Ultimately, Gluck persuaded the British Standards Institution to create a new standard for oil paints. However, the campaign consumed Gluck's time and energy to the exclusion of painting for more than a decade. During this time, Gluck and Edith acquired their second home at Dolphin Cottage, in Lamorna.

=== Later life ===
In the artist's seventies, Gluck returned to painting, using special handmade paints that were supplied free by a manufacturer who had taken Gluck's exacting standards as a challenge. Gluck mounted another well-received solo show of fifty-two paintings from across the artist's whole career.

It was Gluck's first exhibition since 1944, and also the last. Gluck's last major work, begun in 1970 and completed in 1973, was a painting of a decomposing fish head on the beach titled Rage, Rage against the Dying of the Light; the title is taken from the poem "Do Not Go Gentle into That Good Night" by Dylan Thomas.

In 1977, Gluck donated 57 items, including clothing, accessories and pieces relating to the time spent in Tunisia to the Brighton Museum & Art Gallery.

Gluck died in 1978 in Steyning, Sussex at the age of 82.

== Legacy ==
In 1980, two years after the artist's death, The Fine Art Society hosted a six-week memorial exhibition of 45 of Gluck's paintings.

In 1982, Virago Press chose Medallion, Gluck's self-portrait with Nesta Obermer, as the cover art for its mass-market paperback edition of The Well of Loneliness. Virago reprinted the classic 1928 novel eight times in as many years, making Medallion perhaps one of the most famous depictions of a lesbian relationship.

July-August 1998 saw "a small but beautifully curated exhibition of some of the most memorable paintings" by Gluck, in Bexhill-on-Sea, at the De La Warr Pavilion.

In 2017-2018, Gluck was the subject of an exhibition at the Brighton Museum & Art Gallery, an accompanying book of the same title (Gluck: Art and Identity, Yale University Press), and an academic event at the London College of Fashion featuring the authors and curators Martin Pel, Dr Jeffrey Horsley and Prof Amy de la Haye.

Gluck's painting Flora's Cloak (circa 1923) was acquired by Tate in 2019 "with funds provided by the Denise Coates Foundation on the occasion of the 2018 centenary of women gaining the right to vote in Britain".

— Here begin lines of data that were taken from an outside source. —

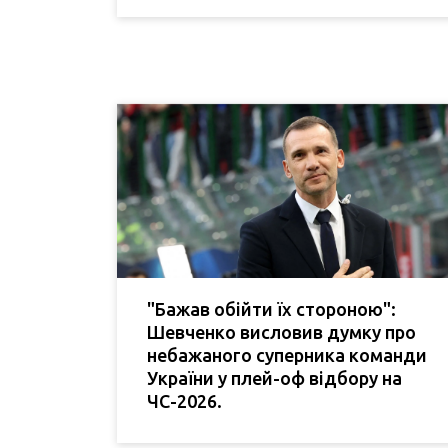
"Бажав обійти їх стороною":
Шевченко висловив думку про
небажаного суперника команди
України у плей-оф відбору на
ЧС-2026.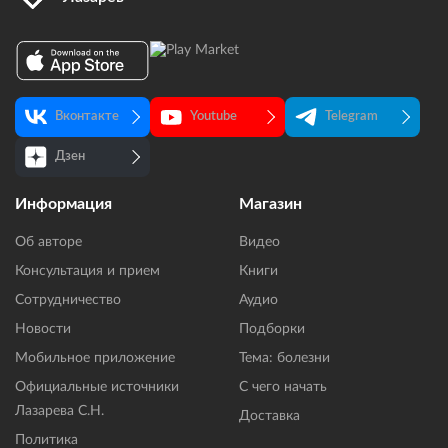
Вконтакте
Youtube
Telegram
Дзен
Информация
Магазин
Об авторе
Видео
Консультация и прием
Книги
Сотрудничество
Аудио
Новости
Подборки
Мобильное приложение
Тема: болезни
Официальные источники
С чего начать
Лазарева С.Н.
Доставка
Политика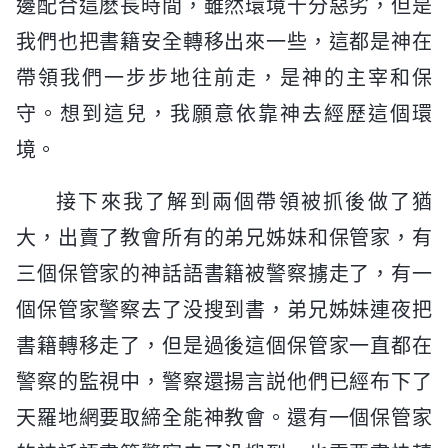
邊配合這麽長時間，雖然環境十分惡劣，但是
我們也把書籍安全轉移出來一些，這都是神在
帶領我們一步步地往前走，是神的主宰和保
守。想到這兒，我願意依靠神去經歷這個環
境。
接下來我了解到兩個帶領被抓後做了猶
大，出賣了教會所有的弟兄姊妹和保管家，有
三個保管家的神話語書籍被警察擄走了，有一
個保管家警察去了没搜到書，弟兄姊妹連夜把
書籍轉移走了，但是過後這個保管家一直都在
警察的監視中，警察還揚言説他們已經布下了
天羅地網要取締全能神教會。還有一個保管家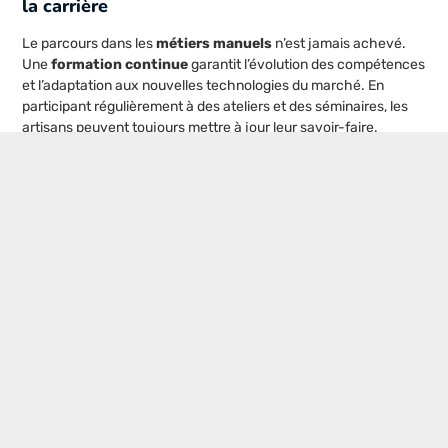
la carrière
Le parcours dans les
métiers manuels
n’est jamais achevé.
Une
formation continue
garantit l’évolution des compétences
et l’adaptation aux nouvelles technologies du marché. En
participant régulièrement à des ateliers et des séminaires, les
artisans peuvent toujours mettre à jour leur savoir-faire.
L’heure est venue de découvrir toutes les opportunités que les
métiers manuels
peuvent vous offrir. Que vous envisagiez une
reconversion professionnelle
, un début de carrière dans un
nouveau domaine, ou que vous aspiriez à perfectionner vos
compétences, une multitude de voies s’offrent à vous.
Explorez-les, et vous trouverez sans doute votre passion qui
conduit à une carrière enrichissante et durable.
Postes populaires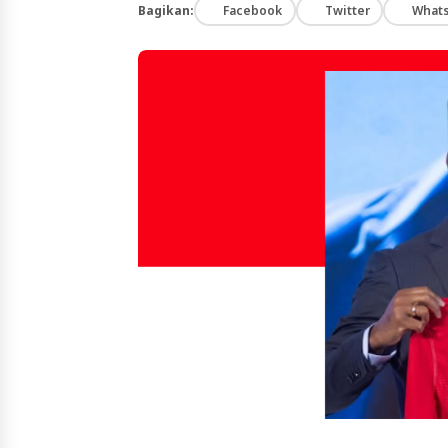
Bagikan:
Facebook
Twitter
What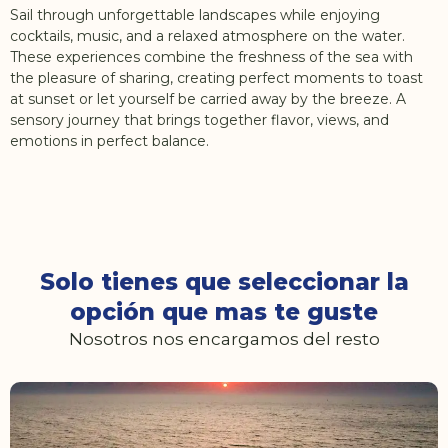
Sail through unforgettable landscapes while enjoying
cocktails, music, and a relaxed atmosphere on the water.
These experiences combine the freshness of the sea with
the pleasure of sharing, creating perfect moments to toast
at sunset or let yourself be carried away by the breeze. A
sensory journey that brings together flavor, views, and
emotions in perfect balance.
Solo tienes que seleccionar la
opción que mas te guste
Nosotros nos encargamos del resto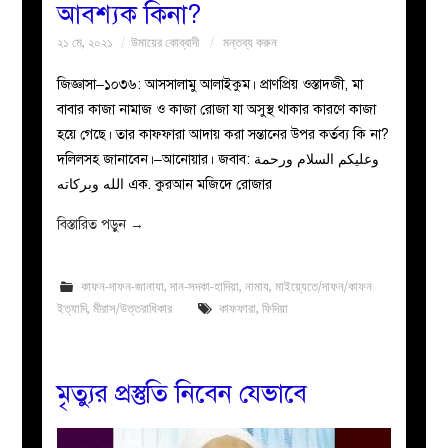
আবশ্যক কিনা?
২১ মে, ২০২১
উমায়ের কোব্বাদী
মন্তব্য করুন
জিজ্ঞাসা–১০৩৬: আসসালামু আলাইকুম। প্রাণপ্রিয় ওস্তাদজী, মা
বাবার কাজা নামাজ ও কাজা রোজা যা অসুস্থ থাকার কারণে কাজা
হয়ে গেছে। তার কাফফারা আদায় করা সন্তানের উপর কর্তব্য কি না?
দলিলসহ জানাবেন।–আনোয়ার। জবাব: وعليكم السلام ورحمة
الله وبركاته এক. কুরআন মজিদে রোজার
বিস্তারিত পড়ুন
→
কাফন-দাফন-জানাযা
,
দান-সদকা-হাদিয়া
,
নামায
,
মাইয়্যেতে/দাফন/কাফন
ইত্যাদি
,
মীরাস/উত্তরাধিকার
কাফফারা
,
ফিদিয়া
মৃত্যুর প্রস্তুতি নিবেন যেভাবে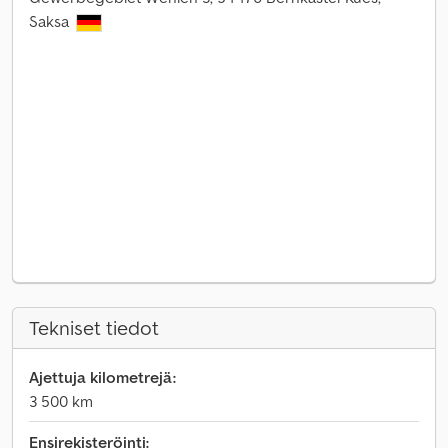
Saksa
Tekniset tiedot
Ajettuja kilometrejä:
3 500 km
Ensirekisteröinti: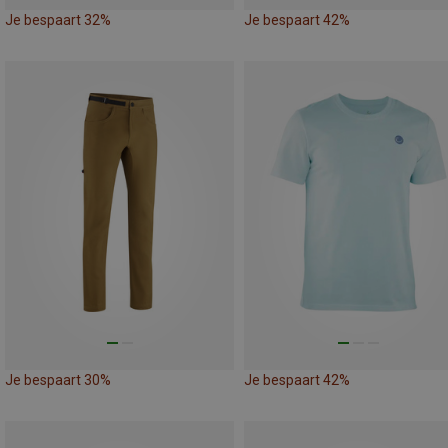
Je bespaart 32%
Je bespaart 42%
Je bespaart 30%
Je bespaart 42%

A 1942 self-portrait was donated by the artist to the National Portrait Gallery in 1973, and was used in the 2001-2002 exhibition Mirror Mirror: Self-Portraits by Women Artists. The NPG also holds a photographic portrait of the artist by Emil Otto ('E.O.') Hoppé Paintings by Gluck are held in major British public collections.

Gluck was commemorated with a Google Doodle in Britain and several other countries on 13 August 2023.

Two of Gluck's paintings, Tulips and Medallion (You/We) were exhibited in the Clark Art Institute's 2025 exhibit, A Room of Her Own: Women Artists-Activists in Britain, 1875-1945.